Exercise objective
The whole listing below should be printed again exactly, with no images.

Data to process

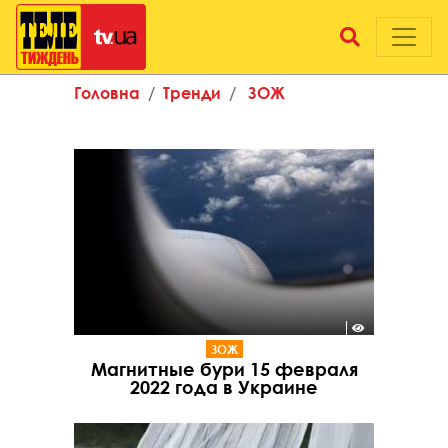
Головна
Тренди
ЗОЖ
ЗОЖ
Магнитные бури 15 февраля
2022 года в Украине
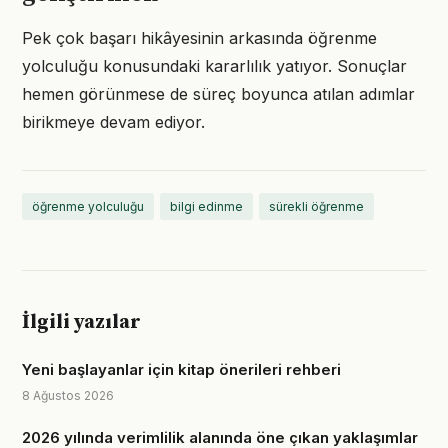
Pek çok başarı hikâyesinin arkasında öğrenme
yolculuğu konusundaki kararlılık yatıyor. Sonuçlar
hemen görünmese de süreç boyunca atılan adımlar
birikmeye devam ediyor.
öğrenme yolculuğu
bilgi edinme
sürekli öğrenme
İlgili yazılar
Yeni başlayanlar için kitap önerileri rehberi
8 Ağustos 2026
2026 yılında verimlilik alanında öne çıkan yaklaşımlar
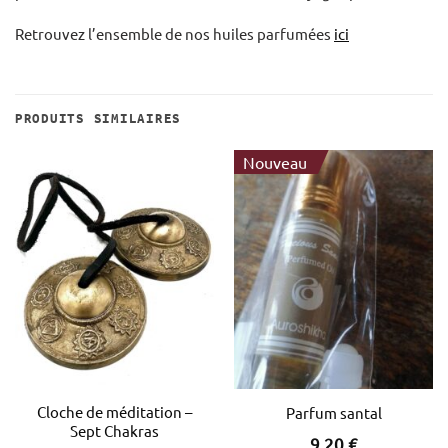
Retrouvez l’ensemble de nos huiles parfumées
ici
PRODUITS SIMILAIRES
Nouveau
Cloche de méditation –
Parfum santal
Sept Chakras
9,20
€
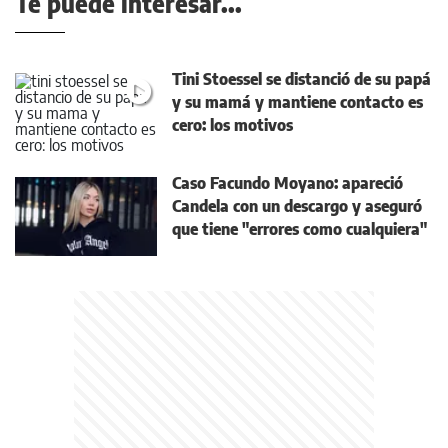
Te puede interesar...
Tini Stoessel se distanció de su papá
y su mamá y mantiene contacto es
cero: los motivos
Caso Facundo Moyano: apareció
Candela con un descargo y aseguró
que tiene "errores como cualquiera"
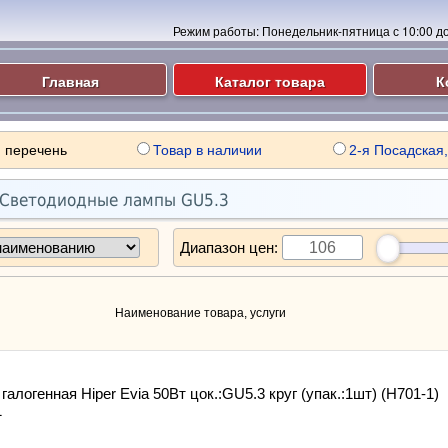
Режим работы:
Понедельник-пятница с 10:00 до 
Главная
Каталог товара
К
 перечень
Товар в наличии
2-я Посадская,
Светодиодные лампы GU5.3
Диапазон цен:
Наименование товара, услуги
галогенная Hiper Evia 50Вт цок.:GU5.3 круг (упак.:1шт) (H701-1)
1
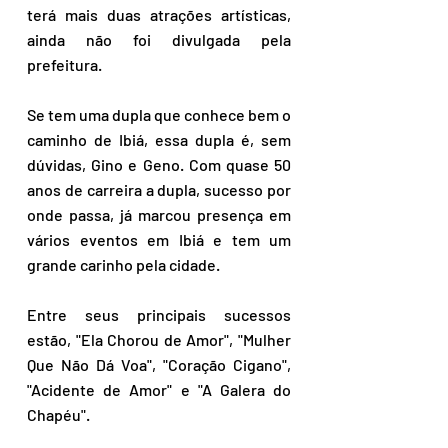
terá mais duas atrações artísticas, 
ainda não foi divulgada pela 
prefeitura.
Se tem uma dupla que conhece bem o 
caminho de Ibiá, essa dupla é, sem 
dúvidas, Gino e Geno. Com quase 50 
anos de carreira a dupla, sucesso por 
onde passa, já marcou presença em 
vários eventos em Ibiá e tem um 
grande carinho pela cidade.
Entre seus principais sucessos 
estão, "Ela Chorou de Amor", "Mulher 
Que Não Dá Voa", "Coração Cigano", 
"Acidente de Amor" e "A Galera do 
Chapéu".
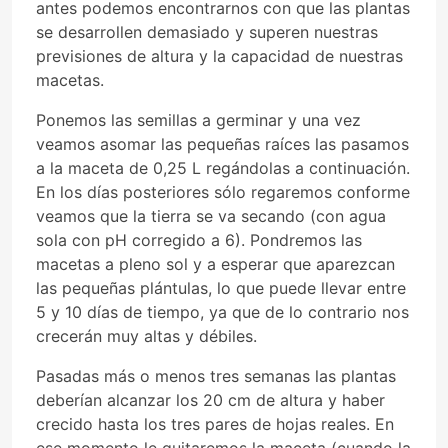
antes podemos encontrarnos con que las plantas
se desarrollen demasiado y superen nuestras
previsiones de altura y la capacidad de nuestras
macetas.
Ponemos las semillas a germinar y una vez
veamos asomar las pequeñas raíces las pasamos
a la maceta de 0,25 L regándolas a continuación.
En los días posteriores sólo regaremos conforme
veamos que la tierra se va secando (con agua
sola con pH corregido a 6). Pondremos las
macetas a pleno sol y a esperar que aparezcan
las pequeñas plántulas, lo que puede llevar entre
5 y 10 días de tiempo, ya que de lo contrario nos
crecerán muy altas y débiles.
Pasadas más o menos tres semanas las plantas
deberían alcanzar los 20 cm de altura y haber
crecido hasta los tres pares de hojas reales. En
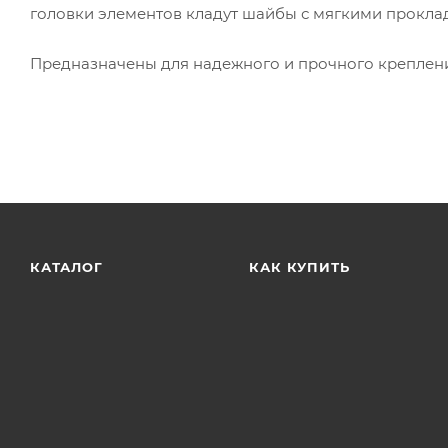
головки элементов кладут шайбы с мягкими прокла
Предназначены для надежного и прочного креплен
КАТАЛОГ
КАК КУПИТЬ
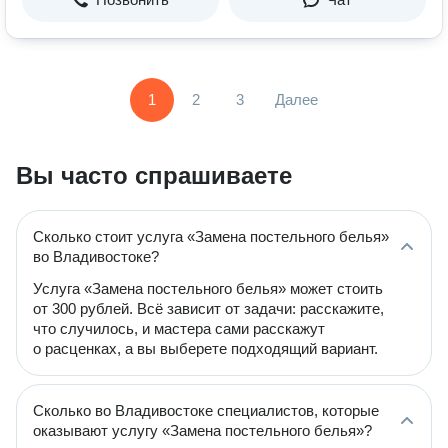
1
2
3
Далее
Вы часто спрашиваете
Сколько стоит услуга «Замена постельного белья»
во Владивостоке?
Услуга «Замена постельного белья» может стоить
от 300 рублей. Всё зависит от задачи: расскажите,
что случилось, и мастера сами расскажут
о расценках, а вы выберете подходящий вариант.
Сколько во Владивостоке специалистов, которые
оказывают услугу «Замена постельного белья»?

Exercise response
Головна
Тренди
ЗОЖ
ЗОЖ
Магнитные бури 15 февраля
2022 года в Украине
Pek çok başarı hikâyesinin arkasında öğrenme
yolculuğu konusundaki kararlılık yatıyor. Sonuçlar
hemen görünmese de süreç boyunca atılan adımlar
birikmeye devam ediyor.
öğrenme yolculuğu
bilgi edinme
sürekli öğrenme
İlgili yazılar
Yeni başlayanlar için kitap önerileri rehberi
8 Ağustos 2026
2026 yılında verimlilik alanında öne çıkan yaklaşımlar
Retrouvez l’ensemble de nos huiles parfumées
ici
PRODUITS SIMILAIRES
Nouveau
Cloche de méditation –
Parfum santal
Sept Chakras
9,20
€
Te puede interesar...
Tini Stoessel se distanció de su papá
y su mamá y mantiene contacto es
cero: los motivos
Caso Facundo Moyano: apareció
Candela con un descargo y aseguró
que tiene "errores como cualquiera"
Режим работы:
Понедельник-пятница с 10:00 до 
Главная
Каталог товара
К
 перечень
Товар в наличии
2-я Посадская,
Светодиодные лампы GU5.3
Диапазон цен:
Наименование товара, услуги
галогенная Hiper Evia 50Вт цок.:GU5.3 круг (упак.:1шт) (H701-1)
1
terá mais duas atrações artísticas, 
ainda não foi divulgada pela 
prefeitura.
Se tem uma dupla que conhece bem o 
caminho de Ibiá, essa dupla é, sem 
dúvidas, Gino e Geno. Com quase 50 
anos de carreira a dupla, sucesso por 
onde passa, já marcou presença em 
vários eventos em Ibiá e tem um 
grande carinho pela cidade.
Entre seus principais sucessos 
estão, "Ela Chorou de Amor", "Mulher 
Que Não Dá Voa", "Coração Cigano", 
"Acidente de Amor" e "A Galera do 
Chapéu".
antes podemos encontrarnos con que las plantas
se desarrollen demasiado y superen nuestras
previsiones de altura y la capacidad de nuestras
macetas.
Ponemos las semillas a germinar y una vez
veamos asomar las pequeñas raíces las pasamos
a la maceta de 0,25 L regándolas a continuación.
En los días posteriores sólo regaremos conforme
veamos que la tierra se va secando (con agua
sola con pH corregido a 6). Pondremos las
macetas a pleno sol y a esperar que aparezcan
las pequeñas plántulas, lo que puede llevar entre
5 y 10 días de tiempo, ya que de lo contrario nos
crecerán muy altas y débiles.
Pasadas más o menos tres semanas las plantas
deberían alcanzar los 20 cm de altura y haber
crecido hasta los tres pares de hojas reales. En
головки элементов кладут шайбы с мягкими прокла
Предназначены для надежного и прочного креплен
КАТАЛОГ
КАК КУПИТЬ
1
2
3
Далее
Вы часто спрашиваете
Сколько стоит услуга «Замена постельного белья»
во Владивостоке?
Услуга «Замена постельного белья» может стоить
от 300 рублей. Всё зависит от задачи: расскажите,
что случилось, и мастера сами расскажут
о расценках, а вы выберете подходящий вариант.
Сколько во Владивостоке специалистов, которые
оказывают услугу «Замена постельного белья»?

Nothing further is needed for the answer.